Well before the sowing season, the agriculture department had asked farmers to prioritise usage of their homegrown seeds rather than buying seeds. Also, the department had conducted around 3 lakh workshops to educate farmers about conducting germination tests and treat their seeds before sowing. The lockdown, seed manufacturers said, had put a stop to the process of certifying seeds and as such, most seeds have been sold as “truthfully labelled”.
The early sowing, however, failed to help farmers, as in many cases, the seeds failed to germinate. Diwase mentioned that complains have come in from some talukas of Yavatmal, Beed, Ahmednagar, Osmanabad and Pune.
“Seeds of some private players and a particular variety of Mahabeej (335) have failed to germinate. Also, there have been germination failures either due to deep sowing (seeds being planted too deep in the soil) or early sowing, wherein the seeds failed to germinate in want of proper soil moisture,” he said.
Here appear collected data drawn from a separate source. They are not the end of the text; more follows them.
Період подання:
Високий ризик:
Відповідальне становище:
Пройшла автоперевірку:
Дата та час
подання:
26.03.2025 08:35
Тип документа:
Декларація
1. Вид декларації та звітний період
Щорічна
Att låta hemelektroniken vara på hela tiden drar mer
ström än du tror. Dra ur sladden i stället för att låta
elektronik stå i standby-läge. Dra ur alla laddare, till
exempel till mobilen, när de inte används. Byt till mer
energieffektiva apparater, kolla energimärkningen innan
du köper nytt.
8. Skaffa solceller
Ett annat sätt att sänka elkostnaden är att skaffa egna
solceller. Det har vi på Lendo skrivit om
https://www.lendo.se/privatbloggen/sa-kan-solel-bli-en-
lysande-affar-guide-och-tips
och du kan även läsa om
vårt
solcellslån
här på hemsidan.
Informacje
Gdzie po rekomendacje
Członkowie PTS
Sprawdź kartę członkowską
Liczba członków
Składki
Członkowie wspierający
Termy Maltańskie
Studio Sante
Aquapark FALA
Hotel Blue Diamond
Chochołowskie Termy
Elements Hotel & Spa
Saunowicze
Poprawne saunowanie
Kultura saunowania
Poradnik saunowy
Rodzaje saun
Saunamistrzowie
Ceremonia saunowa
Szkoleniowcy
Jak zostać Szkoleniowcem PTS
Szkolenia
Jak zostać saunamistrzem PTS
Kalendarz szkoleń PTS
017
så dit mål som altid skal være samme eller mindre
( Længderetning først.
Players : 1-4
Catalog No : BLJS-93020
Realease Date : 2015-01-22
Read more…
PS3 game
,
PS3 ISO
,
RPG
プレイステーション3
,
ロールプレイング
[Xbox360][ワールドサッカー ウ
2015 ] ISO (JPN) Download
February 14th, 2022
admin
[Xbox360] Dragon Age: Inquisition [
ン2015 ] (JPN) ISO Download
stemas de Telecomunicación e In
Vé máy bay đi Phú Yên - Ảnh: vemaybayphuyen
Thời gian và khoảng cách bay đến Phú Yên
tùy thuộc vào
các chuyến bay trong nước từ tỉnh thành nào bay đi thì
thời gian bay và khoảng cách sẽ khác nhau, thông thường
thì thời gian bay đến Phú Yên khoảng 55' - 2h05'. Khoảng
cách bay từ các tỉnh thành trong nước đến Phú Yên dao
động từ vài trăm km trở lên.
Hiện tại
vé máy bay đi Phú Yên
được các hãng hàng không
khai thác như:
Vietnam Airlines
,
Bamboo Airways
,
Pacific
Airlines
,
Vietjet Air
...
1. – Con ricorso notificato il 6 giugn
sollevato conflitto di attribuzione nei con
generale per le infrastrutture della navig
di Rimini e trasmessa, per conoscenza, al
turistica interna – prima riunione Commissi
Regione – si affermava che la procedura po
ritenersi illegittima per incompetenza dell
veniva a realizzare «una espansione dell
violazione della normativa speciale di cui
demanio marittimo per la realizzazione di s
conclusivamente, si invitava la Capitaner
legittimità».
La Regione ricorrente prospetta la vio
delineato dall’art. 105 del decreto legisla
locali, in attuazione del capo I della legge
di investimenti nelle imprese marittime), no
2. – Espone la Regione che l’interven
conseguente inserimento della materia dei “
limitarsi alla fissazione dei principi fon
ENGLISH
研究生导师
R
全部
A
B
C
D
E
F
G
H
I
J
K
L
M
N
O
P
In Parbhani, where over a third of farmland is under soyabean, the problem is complex – farmers said they have used a weedicide that is suitable only for soyabean fields, rendering it impossible to plant cotton at this stage. Also, they usually opt for a second kharif crop of jowar after the three-month soyabean crop, which may now not be possible.
Sakharam Bobde of Paregaon village said around 50 farmers in his region have found not even 30 to 40 per cent germination in store-purchased soyabean seeds. “Only 10 per cent of farmers use their self-grown seeds, and the remaining have all been hit very hard by the seeds failing to germinate,” he added.
Sowing was completed about a week ago, and the three-day germination has not begun even on Monday. “Soyabean has become hugely popular in Parbhani because we are able to take a second crop of jowar that’s used for self-consumption and its foliage provides us fodder. That crop planning is destroyed, what will we eat and what will we feed our animals later in the year?” he asked. Bobde’s family owns about 25 acres.
Farmers in Parbhani said they had incurred about Rs 10,000 per acre costs on soyabean until now, including labour costs and fertilisers, weedicide and seeds. “The question is also now of how long to wait for the spot surveys, because the window for sowing a second time is also closing rapidly,” said Govind Yadav, who owns one hectare of land and is set to lead a group of farmers and activists to the Gangakhed tehsildar office on Tuesday to lodge an official complaint.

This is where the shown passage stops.